His coach, Bill Parcells, has schemes made to order that let Taylor take a running start so he can crash in from the right side. "When he came up in '81," Young says, "his play became the stereotype for that position, especially on the right side, the open side away from the tight end. It caused a lot of teams to reevaluate the role of the rightside backer as a constant blitzer."
There is a tendency for people who have short memories to refer to Taylor as the greatest outside linebacker in history—though he has played only four NFL seasons. His game is still not complete. They forget, for instance, the Chiefs' Bobby Bell, the first of the great size-and-speed linebackers, or Ted Hendricks, who disrupted opposing offenses for 15 years, or the Steelers' Jack Ham, who would be my choice as the best ever.

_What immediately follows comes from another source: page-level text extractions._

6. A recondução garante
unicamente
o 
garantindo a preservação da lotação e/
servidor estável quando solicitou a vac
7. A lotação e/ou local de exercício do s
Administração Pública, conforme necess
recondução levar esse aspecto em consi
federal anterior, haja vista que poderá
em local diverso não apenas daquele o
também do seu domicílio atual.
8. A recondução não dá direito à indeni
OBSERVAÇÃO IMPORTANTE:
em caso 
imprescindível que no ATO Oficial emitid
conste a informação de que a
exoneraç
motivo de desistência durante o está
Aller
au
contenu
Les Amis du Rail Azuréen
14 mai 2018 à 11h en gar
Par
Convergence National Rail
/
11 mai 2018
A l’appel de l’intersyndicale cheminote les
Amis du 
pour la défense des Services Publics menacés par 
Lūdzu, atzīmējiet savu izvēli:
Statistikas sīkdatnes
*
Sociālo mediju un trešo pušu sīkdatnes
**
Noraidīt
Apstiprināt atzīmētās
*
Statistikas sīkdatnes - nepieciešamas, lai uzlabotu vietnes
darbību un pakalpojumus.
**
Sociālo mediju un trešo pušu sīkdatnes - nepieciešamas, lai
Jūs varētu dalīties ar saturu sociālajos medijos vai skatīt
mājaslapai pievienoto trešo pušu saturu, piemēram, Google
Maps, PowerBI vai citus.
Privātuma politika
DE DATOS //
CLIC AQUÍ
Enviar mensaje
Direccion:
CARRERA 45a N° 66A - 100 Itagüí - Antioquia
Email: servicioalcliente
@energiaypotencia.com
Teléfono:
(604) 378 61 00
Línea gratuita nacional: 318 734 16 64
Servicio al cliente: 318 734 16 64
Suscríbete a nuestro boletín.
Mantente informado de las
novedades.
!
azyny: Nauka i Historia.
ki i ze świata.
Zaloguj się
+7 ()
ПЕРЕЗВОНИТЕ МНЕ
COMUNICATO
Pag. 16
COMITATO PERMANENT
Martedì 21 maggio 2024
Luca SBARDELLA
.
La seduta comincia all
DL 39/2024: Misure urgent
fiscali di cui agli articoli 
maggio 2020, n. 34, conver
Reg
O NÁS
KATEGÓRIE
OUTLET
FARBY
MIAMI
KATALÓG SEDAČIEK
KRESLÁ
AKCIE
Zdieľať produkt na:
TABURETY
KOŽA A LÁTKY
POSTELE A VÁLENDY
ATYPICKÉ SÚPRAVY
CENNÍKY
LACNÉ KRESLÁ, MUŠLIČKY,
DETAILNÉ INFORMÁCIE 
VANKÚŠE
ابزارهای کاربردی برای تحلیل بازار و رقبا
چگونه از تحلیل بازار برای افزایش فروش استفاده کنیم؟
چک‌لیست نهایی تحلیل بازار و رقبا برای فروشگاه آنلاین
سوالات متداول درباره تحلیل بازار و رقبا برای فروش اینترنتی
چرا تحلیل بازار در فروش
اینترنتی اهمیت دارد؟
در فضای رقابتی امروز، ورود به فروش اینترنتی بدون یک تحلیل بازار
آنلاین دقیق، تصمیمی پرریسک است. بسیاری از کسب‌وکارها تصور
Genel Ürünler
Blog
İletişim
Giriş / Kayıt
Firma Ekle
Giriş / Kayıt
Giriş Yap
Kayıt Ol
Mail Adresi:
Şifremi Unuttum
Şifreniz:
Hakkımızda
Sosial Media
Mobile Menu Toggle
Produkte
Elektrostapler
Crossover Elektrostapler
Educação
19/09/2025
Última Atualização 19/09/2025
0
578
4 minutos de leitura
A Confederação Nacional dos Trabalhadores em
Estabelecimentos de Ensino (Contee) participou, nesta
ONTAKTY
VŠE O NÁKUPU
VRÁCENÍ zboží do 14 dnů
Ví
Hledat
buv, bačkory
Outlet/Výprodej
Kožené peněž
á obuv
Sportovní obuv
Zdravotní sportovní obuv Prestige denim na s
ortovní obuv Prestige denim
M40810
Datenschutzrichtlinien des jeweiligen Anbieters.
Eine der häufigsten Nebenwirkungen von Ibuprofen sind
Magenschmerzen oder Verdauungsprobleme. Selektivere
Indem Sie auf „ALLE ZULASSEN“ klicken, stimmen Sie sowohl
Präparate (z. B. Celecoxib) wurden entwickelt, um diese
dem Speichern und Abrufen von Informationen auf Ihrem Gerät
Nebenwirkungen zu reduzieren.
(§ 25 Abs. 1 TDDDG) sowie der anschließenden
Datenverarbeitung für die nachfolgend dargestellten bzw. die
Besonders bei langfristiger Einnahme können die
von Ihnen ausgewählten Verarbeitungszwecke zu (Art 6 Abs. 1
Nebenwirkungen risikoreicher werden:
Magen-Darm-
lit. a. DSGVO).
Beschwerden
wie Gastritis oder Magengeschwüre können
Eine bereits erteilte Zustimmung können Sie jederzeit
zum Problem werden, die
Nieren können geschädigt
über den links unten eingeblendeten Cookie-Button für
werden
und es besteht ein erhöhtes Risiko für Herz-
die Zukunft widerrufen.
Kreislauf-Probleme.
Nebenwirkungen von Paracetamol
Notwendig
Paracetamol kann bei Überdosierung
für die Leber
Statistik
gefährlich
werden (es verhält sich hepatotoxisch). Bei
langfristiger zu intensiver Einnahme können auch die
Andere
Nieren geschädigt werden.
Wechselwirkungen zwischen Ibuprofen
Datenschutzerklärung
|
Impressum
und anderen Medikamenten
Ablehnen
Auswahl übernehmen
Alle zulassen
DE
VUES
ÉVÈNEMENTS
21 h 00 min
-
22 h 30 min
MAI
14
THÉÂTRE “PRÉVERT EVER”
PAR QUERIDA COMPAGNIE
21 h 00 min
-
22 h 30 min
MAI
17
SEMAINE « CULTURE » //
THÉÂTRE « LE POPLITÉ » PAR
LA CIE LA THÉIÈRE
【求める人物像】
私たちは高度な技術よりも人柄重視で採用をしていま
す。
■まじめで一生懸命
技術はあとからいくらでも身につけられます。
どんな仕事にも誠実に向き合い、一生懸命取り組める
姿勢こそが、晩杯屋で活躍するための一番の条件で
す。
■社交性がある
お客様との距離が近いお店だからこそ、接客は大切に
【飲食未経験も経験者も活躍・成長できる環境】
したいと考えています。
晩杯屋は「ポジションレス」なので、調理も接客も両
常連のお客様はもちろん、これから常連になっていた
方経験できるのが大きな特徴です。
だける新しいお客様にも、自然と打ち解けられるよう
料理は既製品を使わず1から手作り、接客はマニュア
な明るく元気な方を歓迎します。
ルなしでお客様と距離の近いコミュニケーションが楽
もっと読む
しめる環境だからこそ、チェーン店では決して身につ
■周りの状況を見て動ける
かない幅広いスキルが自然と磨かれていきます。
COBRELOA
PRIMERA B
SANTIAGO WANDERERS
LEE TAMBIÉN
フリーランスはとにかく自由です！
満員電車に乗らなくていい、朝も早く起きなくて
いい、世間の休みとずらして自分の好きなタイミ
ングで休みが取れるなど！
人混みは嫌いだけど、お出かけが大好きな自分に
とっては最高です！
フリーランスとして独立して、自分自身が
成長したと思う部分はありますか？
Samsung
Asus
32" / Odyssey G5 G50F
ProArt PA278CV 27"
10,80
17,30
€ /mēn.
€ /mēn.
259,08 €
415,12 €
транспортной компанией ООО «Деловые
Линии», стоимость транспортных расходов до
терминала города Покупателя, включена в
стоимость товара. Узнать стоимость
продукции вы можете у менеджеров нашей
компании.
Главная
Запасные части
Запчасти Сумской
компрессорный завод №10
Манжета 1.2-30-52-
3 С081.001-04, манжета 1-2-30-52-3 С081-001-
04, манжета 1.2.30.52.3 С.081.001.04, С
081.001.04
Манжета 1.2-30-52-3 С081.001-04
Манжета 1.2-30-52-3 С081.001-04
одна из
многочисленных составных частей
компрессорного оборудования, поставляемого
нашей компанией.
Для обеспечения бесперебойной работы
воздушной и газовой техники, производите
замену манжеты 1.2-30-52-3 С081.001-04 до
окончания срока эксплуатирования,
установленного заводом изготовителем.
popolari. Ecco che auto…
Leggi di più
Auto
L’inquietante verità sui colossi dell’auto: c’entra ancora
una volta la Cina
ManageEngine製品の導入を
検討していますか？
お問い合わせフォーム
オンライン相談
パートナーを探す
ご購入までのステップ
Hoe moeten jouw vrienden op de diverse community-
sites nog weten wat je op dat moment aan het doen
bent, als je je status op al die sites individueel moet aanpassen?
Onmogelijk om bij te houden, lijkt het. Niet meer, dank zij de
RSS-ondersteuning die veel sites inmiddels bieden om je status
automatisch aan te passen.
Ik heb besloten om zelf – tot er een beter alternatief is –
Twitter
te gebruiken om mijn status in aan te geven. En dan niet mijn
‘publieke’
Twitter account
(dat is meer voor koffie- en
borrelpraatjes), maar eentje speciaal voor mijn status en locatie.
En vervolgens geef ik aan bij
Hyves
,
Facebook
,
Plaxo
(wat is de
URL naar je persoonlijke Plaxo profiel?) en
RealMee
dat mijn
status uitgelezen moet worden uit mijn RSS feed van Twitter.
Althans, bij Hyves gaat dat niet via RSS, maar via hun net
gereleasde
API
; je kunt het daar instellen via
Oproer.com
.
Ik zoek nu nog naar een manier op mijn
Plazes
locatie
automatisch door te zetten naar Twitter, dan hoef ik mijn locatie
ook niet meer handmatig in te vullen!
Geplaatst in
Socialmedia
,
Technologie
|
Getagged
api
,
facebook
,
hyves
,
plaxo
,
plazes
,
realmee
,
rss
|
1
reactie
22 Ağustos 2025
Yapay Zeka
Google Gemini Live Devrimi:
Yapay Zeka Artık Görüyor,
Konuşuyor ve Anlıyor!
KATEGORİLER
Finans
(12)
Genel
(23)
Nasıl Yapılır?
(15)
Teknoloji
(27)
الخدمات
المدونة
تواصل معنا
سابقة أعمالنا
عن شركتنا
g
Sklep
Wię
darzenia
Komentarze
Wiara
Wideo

Ham never weighed as much as 220. None of the Steel Curtain linebackers did. Chuck Noll was looking for beef on the line and speed and smarts behind it. Ham didn't blitz much, although with his 4.65 speed (people forget he was that fast) and great savvy he would have been good at it. Guys like Joe Greene and L.C. Greenwood did the pass rushing, thank you kindly. But Ham was the perfect technician. He came to the Steelers well-schooled in the subtle techniques, such as pass drops, which he learned at Penn State under linebacking coach Dan Radakovich, an NFL assistant for 11 years. Penn State, which played a 4-4 defense, was one of the few college teams that had two outside men with pure linebacker responsibility, rather than the combination of stand-up end and linebacker that you see nowadays. It's one of the reasons that the school produced so many well-schooled outside backers for the pros.